Ausgabe 2 / 2001 Andacht von Petra Zulauf

Es geschieht mitten unter uns

Andacht über Gewalt in der Pflege

Von Petra Zulauf

(Auszug)

Eigentlich sollte es das nicht geben. Schon gar nicht bei uns. Und wenn doch? Nichts sehen, nichts hören, nichts sagen…? Gewalt in der Pflege gehört zu den hoch tabuisierten Themen in Kirche und Gesellschaft. Die kürzlich vom Ökumenischen Rat der Kirchen ausgerufene Dekade zur Überwindung von Gewalt kann uns in der Kirche und ihrer Diakonie herausfordern, dieses brisante Thema aufzugreifen und ins Gespräch zu bringen.
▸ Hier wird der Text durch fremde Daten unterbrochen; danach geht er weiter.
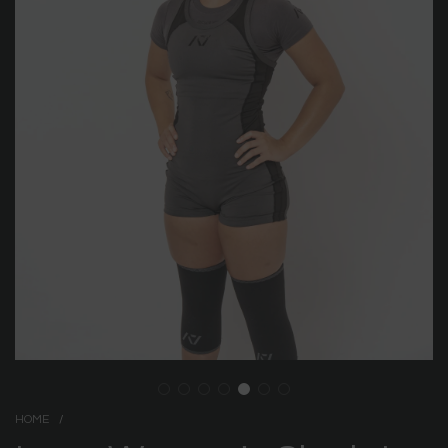
HOME
/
Die Form der Andacht bietet eine Möglichkeit, das „heiße Eisen“ Gewalt in der Pflege mit der nötigen Vorsicht anzufassen. Ungeschminkt und unfertig können wir unsere Gedanken vor Gott bringen. Wir dürfen Missstände beim Namen nennen, ohne gleich eine kompetente Lösung bereit zu haben. Wir können nach Hoffnungsschimmern suchen und vor Gott alles ins Gebet nehmen.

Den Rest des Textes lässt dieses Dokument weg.